Con una apuesta audaz que busca conquistar la generación del scroll infinito, la cadena se prepara para lanzar su primera producción diseñada exclusivamente para el formato vertical, desafiando las leyes de la narrativa tradicional.
El proyecto lleva por nombre Tudo por uma Segunda Chance y rompe con la estructura sagrada del capítulo de una hora. Aquí, la historia se condensa en píldoras de adrenalina y emoción que no superan los tres minutos de duración, un formato quirúrgicamente adaptado a la impaciencia de la era digital.
A partir del próximo 25 de noviembre, los usuarios de TikTok, Instagram y otras plataformas verán desembarcar esta ficción que se liberará en bloques semanales de diez episodios, invitando a un consumo voraz y rápido. Es la telenovela reimaginada para un mundo que vive con el teléfono en modo retrato.
Aunque el envase es revolucionario, el corazón de la historia late al ritmo clásico del melodrama que ha enganchado a generaciones. La trama se aferra al infalible triángulo amoroso, presentando a Paula, el dulce amor de infancia de Lucas, un joven heredero de una colosal fortuna en São Paulo. Sin embargo, la paz de la pareja será saboteada por Soraia, la falsa amiga corroída por la envidia y la ambición.

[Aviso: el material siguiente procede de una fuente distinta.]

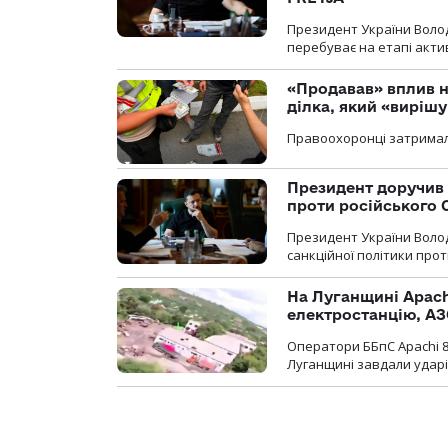
Президент України Воло
перебуває на етапі актив
«Продавав» вплив н
ділка, який «виріш
Правоохоронці затримал
Президент доручив 
проти російського
Президент України Воло
санкційної політики проти
На Луганщині Apach
електростанцію, АЗ
Оператори ББпС Apachi 8
Луганщині завдали ударів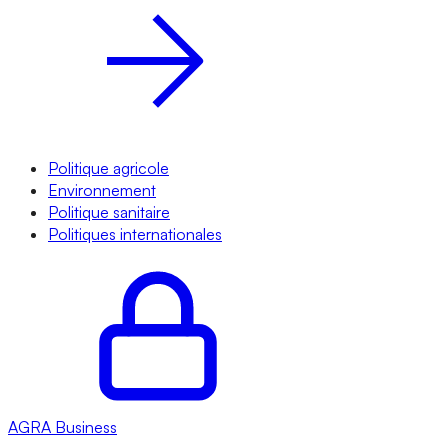
Politique agricole
Environnement
Politique sanitaire
Politiques internationales
AGRA
Business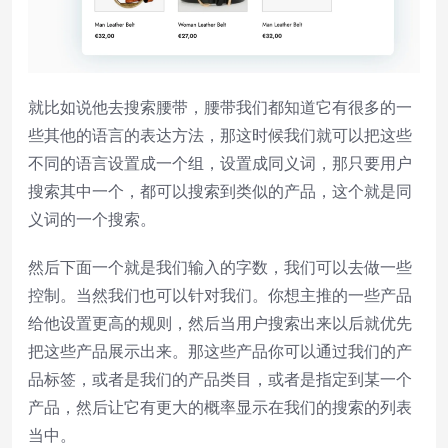
就比如说他去搜索腰带，腰带我们都知道它有很多的一
些其他的语言的表达方法，那这时候我们就可以把这些
不同的语言设置成一个组，设置成同义词，那只要用户
搜索其中一个，都可以搜索到类似的产品，这个就是同
义词的一个搜索。
然后下面一个就是我们输入的字数，我们可以去做一些
控制。当然我们也可以针对我们。你想主推的一些产品
给他设置更高的规则，然后当用户搜索出来以后就优先
把这些产品展示出来。那这些产品你可以通过我们的产
品标签，或者是我们的产品类目，或者是指定到某一个
产品，然后让它有更大的概率显示在我们的搜索的列表
当中。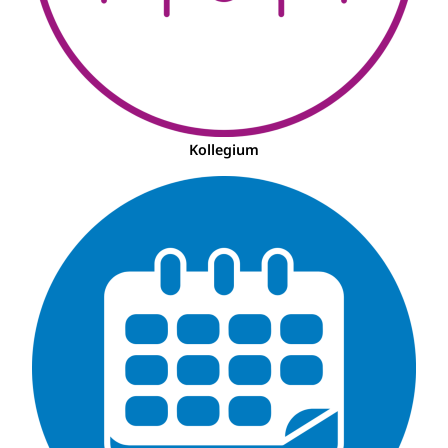
Kollegium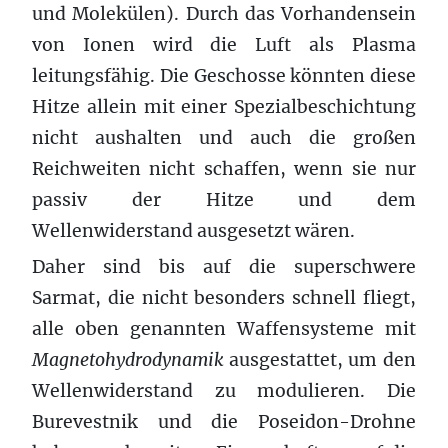
und Molekülen). Durch das Vorhandensein
von Ionen wird die Luft als Plasma
leitungsfähig. Die Geschosse könnten diese
Hitze allein mit einer Spezialbeschichtung
nicht aushalten und auch die großen
Reichweiten nicht schaffen, wenn sie nur
passiv der Hitze und dem
Wellenwiderstand ausgesetzt wären.
Daher sind bis auf die superschwere
Sarmat, die nicht besonders schnell fliegt,
alle oben genannten Waffensysteme mit
Magnetohydrodynamik
ausgestattet, um den
Wellenwiderstand zu modulieren. Die
Burevestnik und die Poseidon-Drohne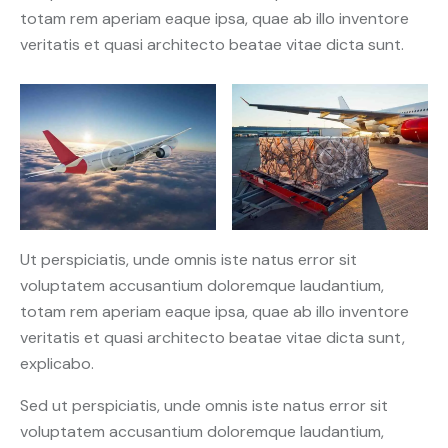
totam rem aperiam eaque ipsa, quae ab illo inventore
veritatis et quasi architecto beatae vitae dicta sunt.
Ut perspiciatis, unde omnis iste natus error sit
voluptatem accusantium doloremque laudantium,
totam rem aperiam eaque ipsa, quae ab illo inventore
veritatis et quasi architecto beatae vitae dicta sunt,
explicabo.
Sed ut perspiciatis, unde omnis iste natus error sit
voluptatem accusantium doloremque laudantium,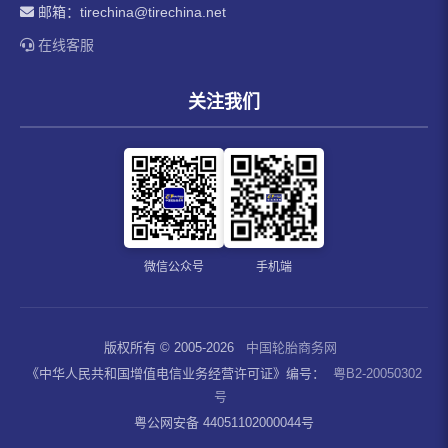
邮箱：
tirechina@tirechina.net
在线客服
关注我们
微信公众号
手机端
版权所有 © 2005-2026
中国轮胎商务网
《中华人民共和国增值电信业务经营许可证》编号：
粤B2-20050302
号
粤公网安备 44051102000044号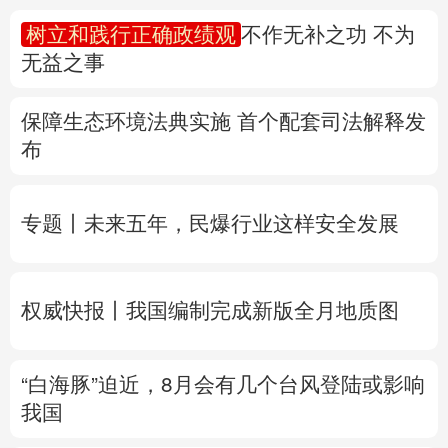
树立和践行正确政绩观
不作无补之功 不为
多语种频道
无益之事
English
Español
Français
عربى
保障生态环境法典实施 首个配套司法解释发
Русский язык
日本語
한국어
布
Deutsch
Português
专题丨
未来五年，民爆行业这样安全发展
权威快报丨我国编制完成新版全月地质图
“白海豚”迫近，8月会有几个台风登陆或影响
我国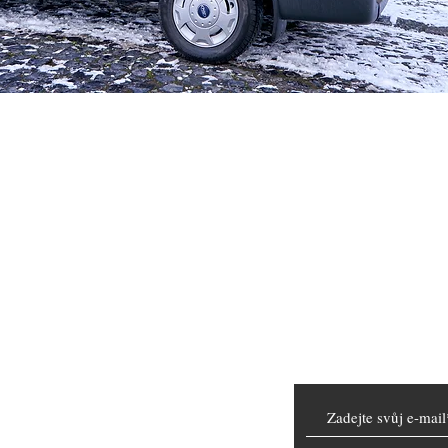
Rychlý náhled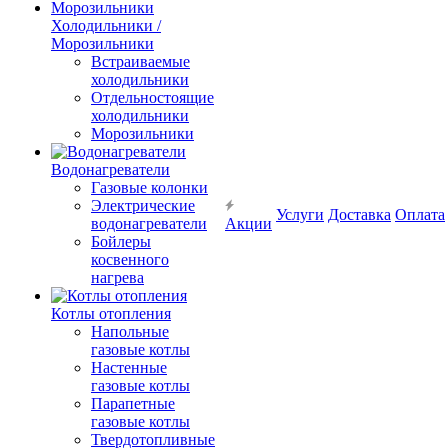
Холодильники /
Морозильники
Встраиваемые
холодильники
Отдельностоящие
холодильники
Морозильники
Водонагреватели
Газовые колонки
Электрические
Услуги
Доставка
Оплата
водонагреватели
Акции
Бойлеры
косвенного
нагрева
Котлы отопления
Напольные
газовые котлы
Настенные
газовые котлы
Парапетные
газовые котлы
Твердотопливные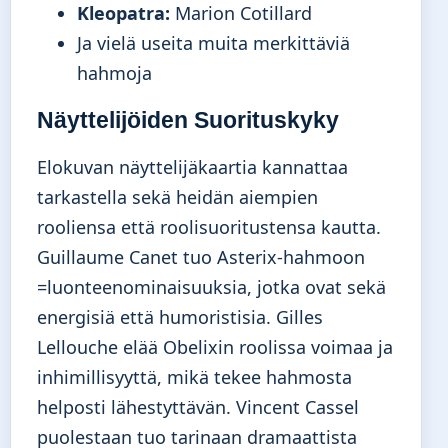
Kleopatra:
Marion Cotillard
Ja vielä useita muita merkittäviä
hahmoja
Näyttelijöiden Suorituskyky
Elokuvan näyttelijäkaartia kannattaa
tarkastella sekä heidän aiempien
rooliensa että roolisuoritustensa kautta.
Guillaume Canet tuo Asterix-hahmoon
=luonteenominaisuuksia, jotka ovat sekä
energisiä että humoristisia. Gilles
Lellouche elää Obelixin roolissa voimaa ja
inhimillisyyttä, mikä tekee hahmosta
helposti lähestyttävän. Vincent Cassel
puolestaan tuo tarinaan dramaattista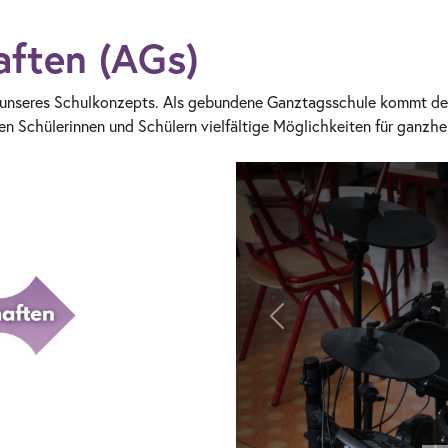
aften (AGs)
l unseres Schulkonzepts. Als gebundene Ganztagsschule kommt de
en Schülerinnen und Schülern vielfältige Möglichkeiten für ganzhei
Vorheriges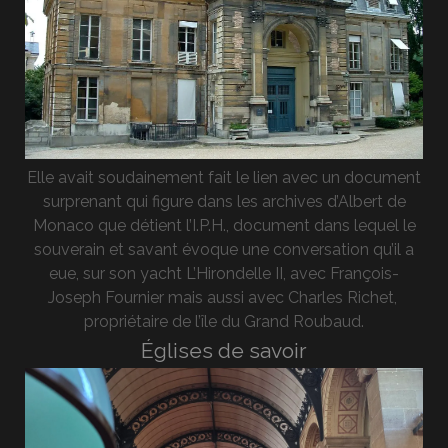
Elle avait soudainement fait le lien avec un document
surprenant qui figure dans les archives d’Albert de
Monaco que détient l’I.P.H., document dans lequel le
souverain et savant évoque une conversation qu’il a
eue, sur son yacht L’Hirondelle II, avec François-
Joseph Fournier mais aussi avec Charles Richet,
propriétaire de l’île du Grand Roubaud.
Églises de savoir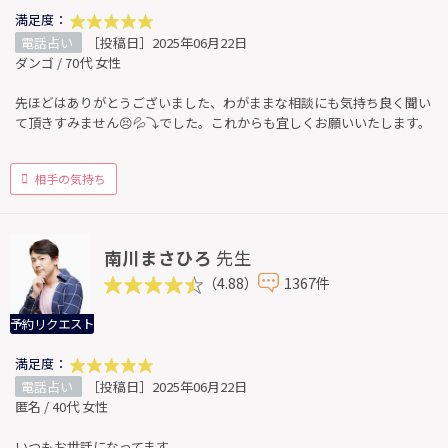
満足度：
電話占い
［投稿日］2025年06月22日
ダンゴ / 70代 女性
先ほどはありがとうございました、わがままな相談にも気持ち良く聞い
て頂きすみません😣💦⤵️でした。これからも宜しくお願いいたします。
相手の気持ち
南川まさひろ
先生
（4.88）
1367件
予約リクエスト
満足度：
電話占い
［投稿日］2025年06月22日
匿名 / 40代 女性
いつもお世話になってます。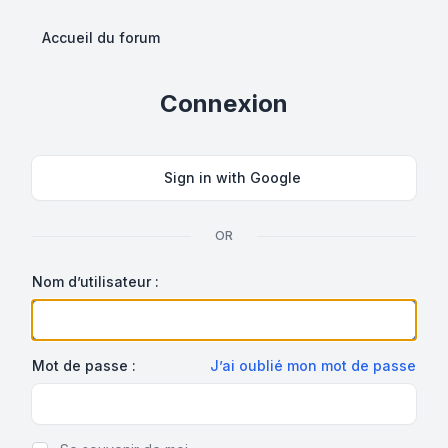
Accueil du forum
Connexion
Sign in with Google
OR
Nom d’utilisateur :
Mot de passe :
J’ai oublié mon mot de passe
Show Password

Para encarnar a esta villana moderna, Globo ha realizado una jugada maestra de marketing y casting al convocar a Jade Picon. La influencer, que arrastra una legión de más de veintiún millones de seguidores y que ya probó las mieles y las hieles de la crítica en la televisión abierta, regresa para jugar en su terreno natural: el internet.
La estrategia de la cadena va más allá de simplemente subir videos a la red. Han orquestado una simbiosis mediática donde la televisión tradicional servirá de amplificador para el experimento digital. Los personajes de la telenovela que actualmente se emite en el horario estelar de la televisión comentarán dentro de su propia ficción los sucesos de la serie vertical, creando un puente meta-narrativo entre el viejo y el nuevo mundo.
Es un intento fascinante de unir a dos audiencias que rara vez se cruzan, demostrando que el culebrón no está muriendo, sino que está mutando. Con cincuenta episodios listos para inundar las redes, Globo apuesta a que el drama, la traición y el romance siguen siendo irresistibles, incluso si ahora se miran en una pantalla de seis pulgadas y se deslizan con el dedo pulgar.